Work task »
For the records that follow, say how many lines have the word "Point" in them. Write the number and nothing more.

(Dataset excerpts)
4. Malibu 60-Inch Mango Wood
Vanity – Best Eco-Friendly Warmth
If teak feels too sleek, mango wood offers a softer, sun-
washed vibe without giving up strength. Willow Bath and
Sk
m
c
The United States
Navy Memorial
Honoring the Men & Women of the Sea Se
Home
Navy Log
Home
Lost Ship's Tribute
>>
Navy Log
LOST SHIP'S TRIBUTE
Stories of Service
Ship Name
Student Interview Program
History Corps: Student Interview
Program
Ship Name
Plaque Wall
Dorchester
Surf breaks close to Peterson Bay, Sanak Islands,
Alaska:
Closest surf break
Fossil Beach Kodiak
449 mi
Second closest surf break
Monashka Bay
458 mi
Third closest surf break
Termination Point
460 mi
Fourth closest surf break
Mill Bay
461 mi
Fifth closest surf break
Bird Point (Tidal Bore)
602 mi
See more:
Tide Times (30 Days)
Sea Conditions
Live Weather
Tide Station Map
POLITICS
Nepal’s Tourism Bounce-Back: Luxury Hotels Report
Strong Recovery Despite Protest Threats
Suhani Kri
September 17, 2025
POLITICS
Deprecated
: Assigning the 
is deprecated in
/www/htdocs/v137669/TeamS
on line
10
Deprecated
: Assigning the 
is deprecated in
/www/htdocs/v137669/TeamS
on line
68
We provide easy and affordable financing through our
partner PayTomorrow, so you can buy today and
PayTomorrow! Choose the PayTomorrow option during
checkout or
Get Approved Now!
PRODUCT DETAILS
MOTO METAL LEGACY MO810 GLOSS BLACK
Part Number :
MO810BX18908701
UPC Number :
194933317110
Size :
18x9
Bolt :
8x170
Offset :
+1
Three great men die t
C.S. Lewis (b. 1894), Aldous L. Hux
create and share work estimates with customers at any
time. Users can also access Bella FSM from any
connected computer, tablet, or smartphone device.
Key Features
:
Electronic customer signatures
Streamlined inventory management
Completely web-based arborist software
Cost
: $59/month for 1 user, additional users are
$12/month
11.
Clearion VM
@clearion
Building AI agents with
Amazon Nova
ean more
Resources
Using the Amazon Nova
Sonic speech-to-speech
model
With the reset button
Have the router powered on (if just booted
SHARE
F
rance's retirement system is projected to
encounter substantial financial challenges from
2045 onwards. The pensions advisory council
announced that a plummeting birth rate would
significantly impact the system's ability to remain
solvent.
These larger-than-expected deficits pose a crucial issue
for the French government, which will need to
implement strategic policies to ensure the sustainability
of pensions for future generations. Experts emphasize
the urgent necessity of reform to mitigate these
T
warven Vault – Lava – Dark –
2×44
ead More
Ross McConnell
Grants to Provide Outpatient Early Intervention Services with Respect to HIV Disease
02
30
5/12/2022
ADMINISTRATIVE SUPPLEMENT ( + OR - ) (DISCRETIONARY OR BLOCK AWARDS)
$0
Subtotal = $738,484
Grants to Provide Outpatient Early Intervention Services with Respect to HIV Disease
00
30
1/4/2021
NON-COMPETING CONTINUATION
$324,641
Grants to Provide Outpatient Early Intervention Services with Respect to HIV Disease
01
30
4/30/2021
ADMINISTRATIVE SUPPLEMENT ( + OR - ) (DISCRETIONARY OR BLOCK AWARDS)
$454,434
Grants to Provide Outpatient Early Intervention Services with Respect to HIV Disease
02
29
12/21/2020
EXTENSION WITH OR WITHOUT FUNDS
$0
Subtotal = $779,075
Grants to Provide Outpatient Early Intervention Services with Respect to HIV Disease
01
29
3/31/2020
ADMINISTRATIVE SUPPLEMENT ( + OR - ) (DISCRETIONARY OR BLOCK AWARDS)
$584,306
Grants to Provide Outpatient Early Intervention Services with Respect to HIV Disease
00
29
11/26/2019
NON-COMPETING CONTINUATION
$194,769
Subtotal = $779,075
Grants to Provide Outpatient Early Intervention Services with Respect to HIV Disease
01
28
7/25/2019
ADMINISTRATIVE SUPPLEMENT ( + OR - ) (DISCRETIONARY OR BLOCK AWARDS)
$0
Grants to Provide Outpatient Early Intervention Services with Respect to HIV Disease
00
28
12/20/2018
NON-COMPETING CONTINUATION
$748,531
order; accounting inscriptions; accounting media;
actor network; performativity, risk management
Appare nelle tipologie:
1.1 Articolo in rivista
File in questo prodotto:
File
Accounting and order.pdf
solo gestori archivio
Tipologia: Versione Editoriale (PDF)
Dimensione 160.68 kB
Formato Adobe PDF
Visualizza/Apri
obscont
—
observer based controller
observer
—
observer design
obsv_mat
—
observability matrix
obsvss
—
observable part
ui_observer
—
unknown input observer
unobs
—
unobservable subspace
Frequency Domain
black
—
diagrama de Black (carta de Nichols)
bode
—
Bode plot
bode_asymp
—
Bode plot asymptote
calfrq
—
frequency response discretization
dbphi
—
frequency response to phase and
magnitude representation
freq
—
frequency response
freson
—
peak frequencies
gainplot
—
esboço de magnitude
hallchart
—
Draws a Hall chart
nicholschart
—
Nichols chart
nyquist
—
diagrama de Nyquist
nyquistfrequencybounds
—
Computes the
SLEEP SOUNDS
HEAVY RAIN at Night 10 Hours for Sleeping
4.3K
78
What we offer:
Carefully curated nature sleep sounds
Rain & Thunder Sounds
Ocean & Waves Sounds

Answer below »
2